> **EXERCISE DATA**

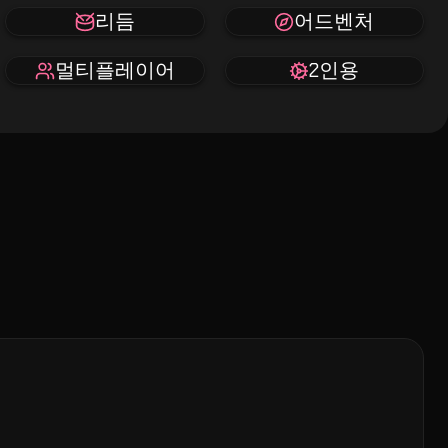
리듬
어드벤처
멀티플레이어
2인용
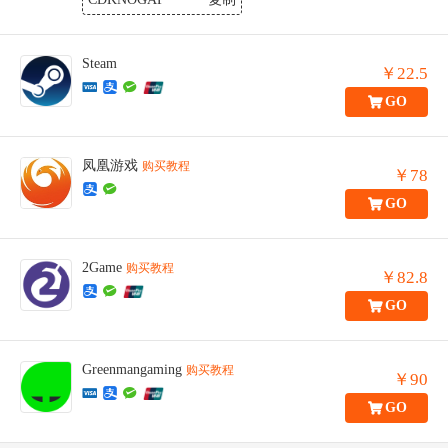
Steam
￥22.5
GO
凤凰游戏
购买教程
￥78
GO
2Game
购买教程
￥82.8
GO
Greenmangaming
购买教程
￥90
GO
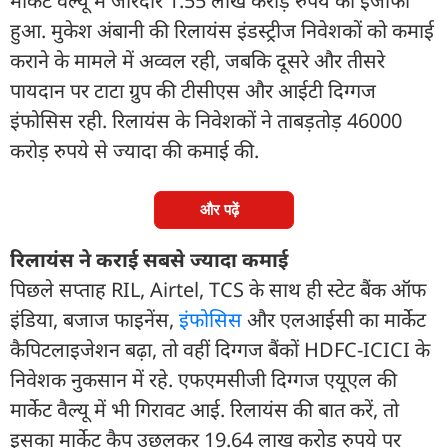
मार्केट वैल्यू में जोरदार 1.55 लाख करोड़ रुपये का इजाफा
हुआ. मुकेश अंबानी की रिलायंस इंडस्ट्रीज निवेशकों को कमाई
कराने के मामले में अव्वल रही, जबकि दूसरे और तीसरे
पायदान पर टाटा ग्रुप की टीसीएस और आईटी दिग्गज
इंफोसिस रही. रिलायंस के निवेशकों ने ताबड़तोड़ 46000
करोड़ रुपये से ज्यादा की कमाई की.
और पढ़ें
रिलायंस ने कराई सबसे ज्यादा कमाई
पिछले सप्ताह RIL, Airtel, TCS के साथ ही स्टेट बैंक ऑफ
इंडिया, बजाज फाइनेंस,
इंफोसिस
और एलआईसी का मार्केट
कैपिटलाइजेशन बढ़ा, तो वहीं दिग्गज बैंकों HDFC-ICICI के
निवेशक नुकसान में रहे. एफएमसीजी दिग्गज एयूएल की
मार्केट वैल्यू में भी गिरावट आई. रिलायंस की बात करें, तो
इसका मार्केट कैप उछलकर 19.64 लाख करोड़ रुपये पर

> **WORK ITEM**
When you reach a picture in the records above, pass over it and transcribe the rest exactly.

> **ANSWER TO THIS EXERCISE**
리듬
어드벤처
멀티플레이어
2인용
Steam
￥22.5
GO
凤凰游戏
购买教程
￥78
GO
2Game
购买教程
￥82.8
GO
Greenmangaming
购买教程
￥90
GO
मार्केट वैल्यू में जोरदार 1.55 लाख करोड़ रुपये का इजाफा
हुआ. मुकेश अंबानी की रिलायंस इंडस्ट्रीज निवेशकों को कमाई
कराने के मामले में अव्वल रही, जबकि दूसरे और तीसरे
पायदान पर टाटा ग्रुप की टीसीएस और आईटी दिग्गज
इंफोसिस रही. रिलायंस के निवेशकों ने ताबड़तोड़ 46000
करोड़ रुपये से ज्यादा की कमाई की.
और पढ़ें
रिलायंस ने कराई सबसे ज्यादा कमाई
पिछले सप्ताह RIL, Airtel, TCS के साथ ही स्टेट बैंक ऑफ
इंडिया, बजाज फाइनेंस,
इंफोसिस
और एलआईसी का मार्केट
कैपिटलाइजेशन बढ़ा, तो वहीं दिग्गज बैंकों HDFC-ICICI के
निवेशक नुकसान में रहे. एफएमसीजी दिग्गज एयूएल की
मार्केट वैल्यू में भी गिरावट आई. रिलायंस की बात करें, तो
इसका मार्केट कैप उछलकर 19.64 लाख करोड़ रुपये पर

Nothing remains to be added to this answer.